• _Your objective_
The answer is to consist only of an exact retyping of the lines from the one containing "ラー インクジェット ファックス" to the end of the entries, without pictures.

• _Record excerpts_
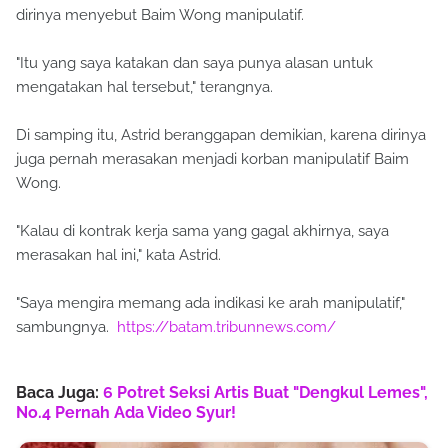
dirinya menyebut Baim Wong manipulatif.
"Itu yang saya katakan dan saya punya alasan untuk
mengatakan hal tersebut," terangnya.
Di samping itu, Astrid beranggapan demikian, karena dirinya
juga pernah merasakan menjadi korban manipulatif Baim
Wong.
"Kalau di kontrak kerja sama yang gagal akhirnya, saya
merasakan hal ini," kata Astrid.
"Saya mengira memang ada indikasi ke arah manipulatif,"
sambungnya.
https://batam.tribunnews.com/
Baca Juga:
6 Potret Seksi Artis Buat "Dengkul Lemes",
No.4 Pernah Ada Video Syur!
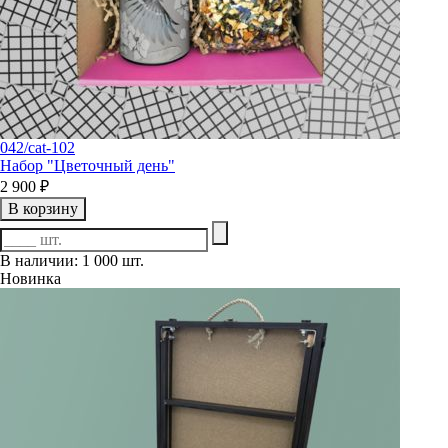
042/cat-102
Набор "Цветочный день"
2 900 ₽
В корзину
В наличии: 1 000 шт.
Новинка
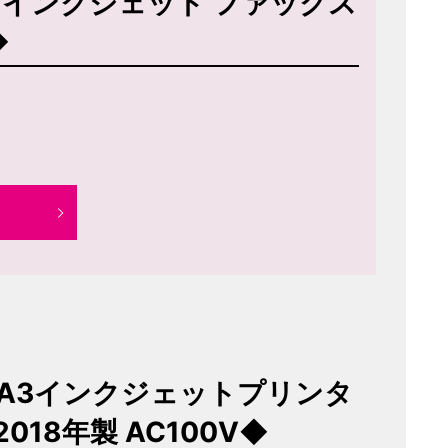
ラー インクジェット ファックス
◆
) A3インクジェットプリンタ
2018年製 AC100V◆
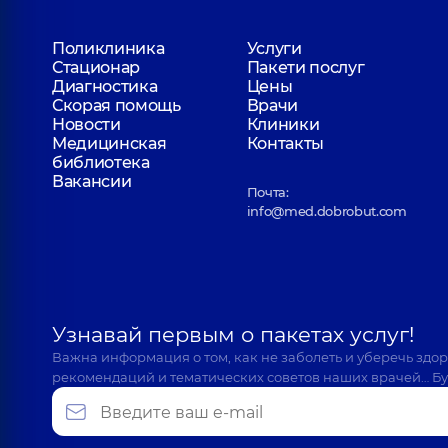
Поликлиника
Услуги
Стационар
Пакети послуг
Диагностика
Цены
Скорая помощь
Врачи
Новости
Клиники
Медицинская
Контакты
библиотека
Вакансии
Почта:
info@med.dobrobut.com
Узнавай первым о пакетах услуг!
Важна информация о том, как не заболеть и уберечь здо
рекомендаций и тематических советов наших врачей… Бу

• _Your solution_
ラー インクジェット ファックス
◆
) A3インクジェットプリンタ
2018年製 AC100V◆
Поликлиника
Услуги
Стационар
Пакети послуг
Диагностика
Цены
Скорая помощь
Врачи
Новости
Клиники
Медицинская
Контакты
библиотека
Вакансии
Почта:
info@med.dobrobut.com
Узнавай первым о пакетах услуг!
Важна информация о том, как не заболеть и уберечь здо
рекомендаций и тематических советов наших врачей… Бу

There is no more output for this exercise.